The second derivative gives,

\frac{δ^{2} S_{λ} [q (\vec{x})]}{δ q ({\vec{x}}^{'}) δ q ({\vec{x}}^{″})} = 1 / q ({\vec{x}}^{″}) δ_{D} (x^{'} - x^{″})

(18)

The second derivative of S_λ in Equation (18) is always positive, since q is positive. Therefore,

\hat{q} (\vec{x})

, minimizes the relative entropy in Equation (9). Equations (16) and (17) are the main results of this section, which are the counterparts for the Equations (6b) and (7) in discrete case.

We apply the above results for two examples below.
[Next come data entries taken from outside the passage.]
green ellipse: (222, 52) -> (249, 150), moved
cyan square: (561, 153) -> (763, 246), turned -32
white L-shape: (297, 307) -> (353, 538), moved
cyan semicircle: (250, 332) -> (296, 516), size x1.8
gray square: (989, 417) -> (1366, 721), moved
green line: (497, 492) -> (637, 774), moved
Example 2. Consider a linear relationship between y and x, e.g., y = x₁ + x₂, where, 0 ≤ y ≤ ∞ and 0 ≤ x₁ ≤ ∞, 0 ≤ x₂ ≤ ∞. If the pdf in y is known as, p(y) = 1/μ exp(−y/μ), we would like to know the pdf corresponding q(x₁,x₂), where, the pdfs p and q are related by Equation (10), i.e.,

p (y) = \int_{0}^{\infty} d x_{1} \int_{0}^{\infty} d x_{2} q (x_{1}, x_{2}) δ_{D} (y - x_{1} - x_{2})
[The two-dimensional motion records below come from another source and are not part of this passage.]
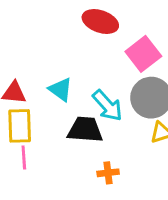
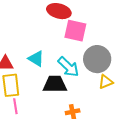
pink square: (143, 54) -> (75, 31), moved, turned -35

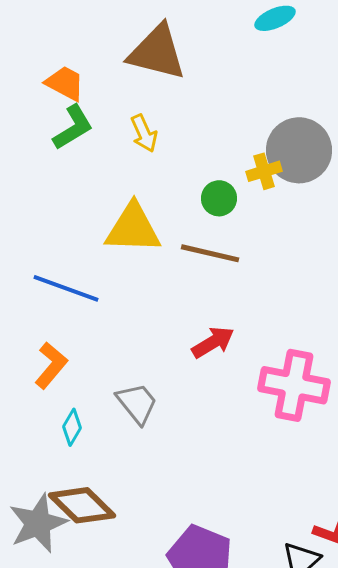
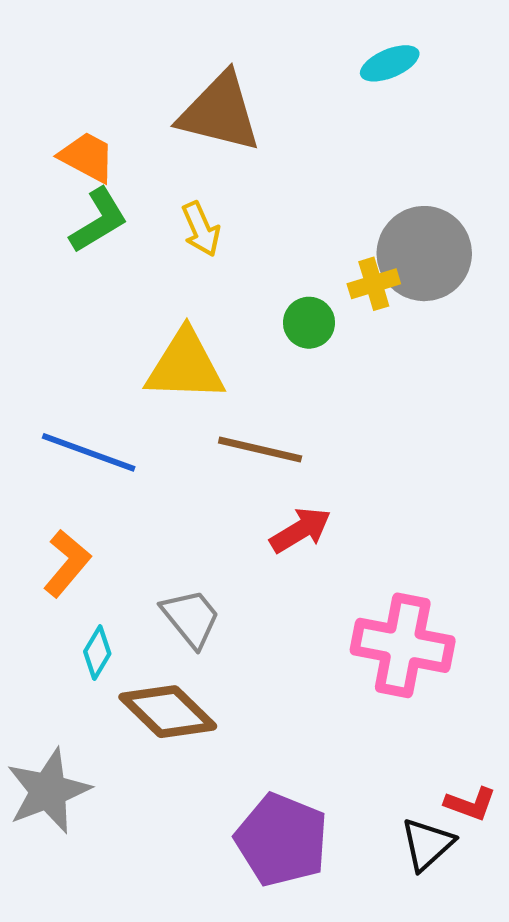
brown line: (210, 253) -> (260, 449), moved
pink cross: (294, 385) -> (403, 645), moved
brown diamond: (82, 505) -> (168, 712), moved

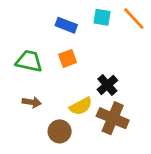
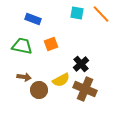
blue rectangle: (66, 25) -> (33, 19), moved
brown circle: (60, 131) -> (39, 90), moved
The degeneracy factor in the continuous case, according to Equation (17), in this case is,

\begin{array}{l} κ (y) = \int_{0}^{\infty} d x_{1} \int_{0}^{\infty} d x_{2} δ_{D} (y - x_{1} - x_{2}) = \int_{0}^{y} d x_{1} \int_{0}^{y} d x_{2} δ_{D} (y - x_{1} - x_{2}) \\ = \int_{0}^{y} d x_{1} \int_{0}^{y} d x_{2} δ_{D} (x_{2} - (y - x_{1})) = \int_{0}^{y} d x_{1} = y \end{array}

The second equality results from the fact that the Dirac delta function is zero outside that region. The fourth equality uses the property of the Delta function,

\int_{0}^{y} d x_{2} δ_{D} (x_{2} - a) (where, a = y - x_{1} = c o n s t for this integration) = 1

Therefore,

\hat{q} (x_{1}, x_{2}) = \frac{e^{- (x_{1} + x_{2}) / μ}}{μ (x_{1} + x_{2})}

.

Example 3. Let

y = f (x_{1}, x_{2}) = x_{1}^{2} + x_{2}^{2}

, 0 ≤ y ≤ ∞ and 0 ≤ (x₁, x₂) ≤ ∞. Then κ(y), as given by Equation (17), is,

\begin{array}{l} κ (y) = \int_{0}^{\infty} d x_{1} \int_{0}^{\infty} d x_{2} δ_{D} (y - x_{1}^{2} - x_{2}^{2}) \\ = \int_{0}^{\infty} d r r δ_{D} (y - r^{2}) \int_{0}^{π / 2} d ϕ \\ = \int_{0}^{\infty} d (r^{2}) δ_{D} (y - r^{2}) \frac{π}{4} \\ = \frac{π}{4} \end{array}

Therefore, according to Equation (17),

\hat{q} (y) = \frac{4 p (y)}{π} \Rightarrow \hat{q} (x_{1}, x_{2}) = \frac{4 p (f (x_{1}, x_{2}))}{π}

In our final example, we illustrate solving the problem by taking the limit when the upper and/or lower bound(s) approach ± ∞, as mentioned near the beginning of this section of the paper.

Example 4. Let

y = x_{1}^{2} + x_{2}^{2}

, 0 ≤ y ≤ 2L² and 0 ≤ (x₁, x₂) ≤ L. First we calculate κ(y) as given in Equation (17). Therefore, we need to evaluate the integral,

κ (y) = \int_{0}^{L} d x_{1} \int_{0}^{L} d x_{2} δ_{D} (y - x_{1}^{2} - x_{2}^{2})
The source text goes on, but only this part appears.